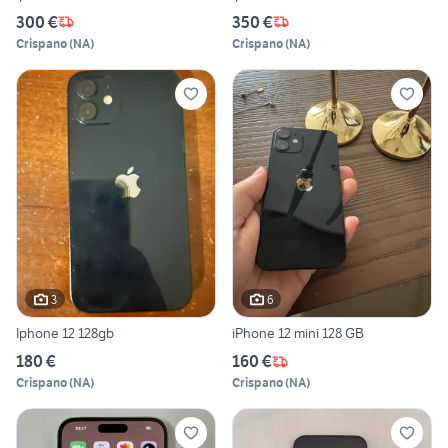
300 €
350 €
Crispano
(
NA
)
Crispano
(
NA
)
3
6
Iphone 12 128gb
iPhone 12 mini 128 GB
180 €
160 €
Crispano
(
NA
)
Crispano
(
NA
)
* * *
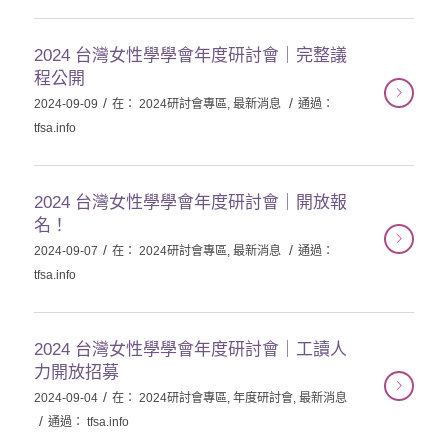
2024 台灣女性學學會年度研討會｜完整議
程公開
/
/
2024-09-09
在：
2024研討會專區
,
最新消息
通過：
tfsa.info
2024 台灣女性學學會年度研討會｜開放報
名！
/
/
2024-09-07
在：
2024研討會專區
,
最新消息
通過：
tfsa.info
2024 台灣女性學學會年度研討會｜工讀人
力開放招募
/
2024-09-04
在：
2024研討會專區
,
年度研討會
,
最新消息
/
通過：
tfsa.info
...
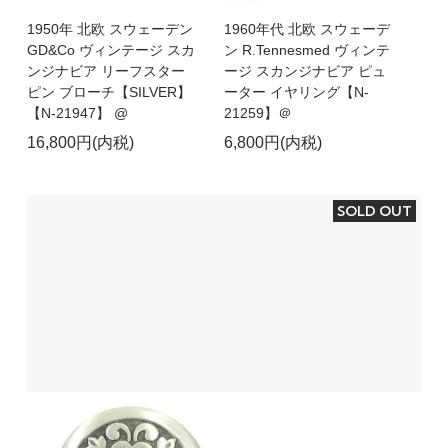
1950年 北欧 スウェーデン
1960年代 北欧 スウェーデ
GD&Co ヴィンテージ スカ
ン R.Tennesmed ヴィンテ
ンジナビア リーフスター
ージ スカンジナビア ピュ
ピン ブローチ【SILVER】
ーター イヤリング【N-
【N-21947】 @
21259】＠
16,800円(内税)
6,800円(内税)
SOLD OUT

- PROBLEM TO SOLVE
Take every line above that includes the string "台灣女性學學會年度研討會" and return it.

- TASK RESPONSE
2024 台灣女性學學會年度研討會｜完整議
2024 台灣女性學學會年度研討會｜開放報
2024 台灣女性學學會年度研討會｜工讀人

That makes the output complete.